MTX in 32-bit Protected Mode
1. Introcuction to 32-bit Protected Mode
When the Intel x86 CPU starts, it is in 16-bit real mode. While in real mode,
the CPU uses segment registers and 16-bit offsets to generate memory addresses.
It uses the interrupt vectors in the low 1KB memory to process interrupts and a
few exceptions. The CPU can be switched to 32-bit protected mode by setting bit
0 of CPU's control register CR0 to 1. Once in protected mode, the CPU's
operating environment changes completely. First, the meaning of the segment
registers changes. Instead of holding a segment base address, each segment
register becomes a segment selector, which seletcs a segment descriptors in
either a Global Descriptor Table (GDT) or a Local Descriptor Table (LDT). Each
segment descriptor specifies the segment's base address and size limit. A
logical address consists of a segment selector and a 32-bit offset in the form
[segment:offset]. The linear address is the segment base plus the offset.
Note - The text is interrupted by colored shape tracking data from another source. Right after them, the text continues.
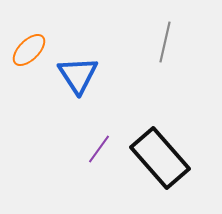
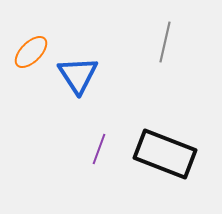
orange ellipse: moved 2 px right, 2 px down
purple line: rotated 16 degrees counterclockwise
black rectangle: moved 5 px right, 4 px up; rotated 28 degrees counterclockwise
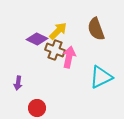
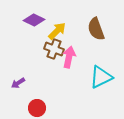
yellow arrow: moved 1 px left
purple diamond: moved 3 px left, 19 px up
brown cross: moved 1 px left, 1 px up
purple arrow: rotated 48 degrees clockwise
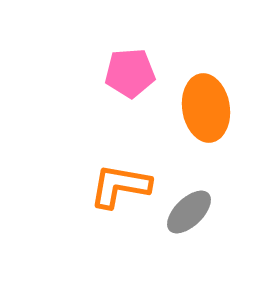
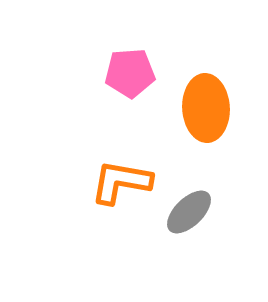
orange ellipse: rotated 6 degrees clockwise
orange L-shape: moved 1 px right, 4 px up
Second, exception and interrupt vectors are no longer in the low 1KB memory as
they are in real mode. Instead, they are represneted by Interrupt Descriptors
in an Interrupt Descriptor Table (IDT). The CPU automatically uses GDT or IDT
for address translation, and uses IDT for exception and interrupt processing.
These tables must be set up properly prior to switching the CPU to protected
mode. The following is a brief description of protected mode operations.
1.1 Memory Management
Memory management includes both address translation and protection. The x86
processor in protected mode can uses either segmentation or paging for memory
management.
1.1.1.Segmentation
A x86 processor in protected mode has 6 segment register, denoted by cs,ds,
ss,es,fs and gs. Among these, only cs,ds,and ss are needed by a program. Each
segment register is 16 bits but its content is no longer a base address as in
real mode. Instead, it specifies the index of a segment descriptor in a
descriptor table. The segment descriptor contains the base address and size
limit of the intended segment. The linear address, which is also the physical
address, is the segment's base address plus the offset, both 32 bits. The format
of a segment register is
15 3 2 1 0
------------------------
| index |T|RPL|
| (13 bits) | | |
------------------------
where index = 13-bit offset into a descriptor table, T=0 means the Global
Descriptor Table (GDT), T=1 means the Local Descriptor Table (LDT), RPL is the
segment's privilege level for protection. The 2-bit privilege level varies from
00, which the highest, to 11, which is the lowest. In general, a program
executes at the privilege level of its code segment selector. It can access
segments at the same or lower privilege level, but not those at a higher level.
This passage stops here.